Loining would take place in a country with zero tariffs on canned tuna exported to the U.S. For example, Samoa is near American Samoa and, through Dec. 31, 2010, was allowed to export tuna to the US traffic free under trade agreements with the US.
Workers, under Model C, would be employed at $1.20 per hour Workers would be employed at $1.20 per hour. Additionally American Samoa canneries would close, and all 2,700 positions would be relocated to a tariff-free country.
“The cost would be $6.6 million for 2016, assuming no wage increases in the tariff-free country. However, as in Model B, relocating operations from American Samoa could affect the canneries’ eligibility for certain U.S. government contracts,” GAO said.
MODEL D - Half of production, including for certain U.S. government contracts, located in American Samoa and the other half relocated to a tariff-free country.
In this hybrid model, the American Samoa cannery would continue to supply canned tuna for U.S. government contracts — 20 percent of production from Model A, while another 30 percent of production would remain in American Samoa. The remaining 50 percent of production would move to a country that exports canned tuna tariff free to the United States.

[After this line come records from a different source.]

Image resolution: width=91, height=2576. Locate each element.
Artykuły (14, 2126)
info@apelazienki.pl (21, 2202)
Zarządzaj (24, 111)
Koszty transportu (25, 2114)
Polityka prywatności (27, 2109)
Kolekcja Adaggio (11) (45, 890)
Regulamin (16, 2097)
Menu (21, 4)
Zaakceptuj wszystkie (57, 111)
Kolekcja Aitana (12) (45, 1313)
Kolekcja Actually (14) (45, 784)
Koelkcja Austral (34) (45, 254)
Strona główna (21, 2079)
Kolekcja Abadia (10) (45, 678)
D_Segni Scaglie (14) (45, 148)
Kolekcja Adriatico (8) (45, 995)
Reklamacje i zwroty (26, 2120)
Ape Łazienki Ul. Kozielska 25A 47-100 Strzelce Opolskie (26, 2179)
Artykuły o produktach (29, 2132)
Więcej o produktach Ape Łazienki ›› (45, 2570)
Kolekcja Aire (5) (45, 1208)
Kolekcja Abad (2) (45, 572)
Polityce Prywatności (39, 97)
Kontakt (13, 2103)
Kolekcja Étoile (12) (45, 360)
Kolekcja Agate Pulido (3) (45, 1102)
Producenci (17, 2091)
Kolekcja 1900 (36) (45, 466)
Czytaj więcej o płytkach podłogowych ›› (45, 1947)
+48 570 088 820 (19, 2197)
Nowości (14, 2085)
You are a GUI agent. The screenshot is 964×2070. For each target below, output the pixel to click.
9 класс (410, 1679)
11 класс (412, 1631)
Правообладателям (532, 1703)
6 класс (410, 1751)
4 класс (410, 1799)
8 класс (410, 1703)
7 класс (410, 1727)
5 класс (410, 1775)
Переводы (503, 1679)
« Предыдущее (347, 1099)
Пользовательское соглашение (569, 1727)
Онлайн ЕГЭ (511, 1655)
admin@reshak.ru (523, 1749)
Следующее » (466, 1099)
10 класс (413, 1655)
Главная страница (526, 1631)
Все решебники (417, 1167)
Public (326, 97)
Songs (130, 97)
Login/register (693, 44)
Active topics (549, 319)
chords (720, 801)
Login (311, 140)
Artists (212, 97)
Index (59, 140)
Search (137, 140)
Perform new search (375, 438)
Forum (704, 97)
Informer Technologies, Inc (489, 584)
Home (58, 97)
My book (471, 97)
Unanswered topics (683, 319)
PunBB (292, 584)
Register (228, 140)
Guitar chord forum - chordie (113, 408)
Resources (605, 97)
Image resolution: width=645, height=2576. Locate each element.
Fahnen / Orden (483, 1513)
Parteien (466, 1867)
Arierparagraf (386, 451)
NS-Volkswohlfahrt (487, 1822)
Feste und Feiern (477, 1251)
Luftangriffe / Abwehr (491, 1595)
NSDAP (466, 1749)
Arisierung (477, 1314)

For this model, GAO assumed that 50 percent of the current workforce would remain in American Samoa and the other 50 percent would be located in a tariff-free country.
“The associated cost would be $17.8 million in 2016, with zero tariff costs,” said GAO.
Considering only labor and tariff costs, Model A has higher costs than the alternatives, said GAO, adding that Model C presents the highest combined labor and tariff cost savings but would result in approximately 2,700 fewer jobs in American Samoa.
Furthermore, Model D would present the next-highest labor and tariff cost savings while retaining eligibility for certain U.S. government contracts and would result in about 1,350 fewer jobs in American Samoa.
A footnote in the report, says GAO estimates of job loss include only workers directly employed in tuna canning.
“If we included workers who manufacture cans for the company and would lose their jobs if the cannery relocated, the estimates of job loss would be higher,” GAO said. “Additionally, our estimate does not take into account the likely effects that actions taken by American Samoa’s tuna canning industry would have on other businesses.”
The report said that Model B also presents significant cost savings; however, importing processed loins to the United States would incur tariffs, and wages for canning in any of the 50 U.S. states would be higher than in competing tuna processing countries.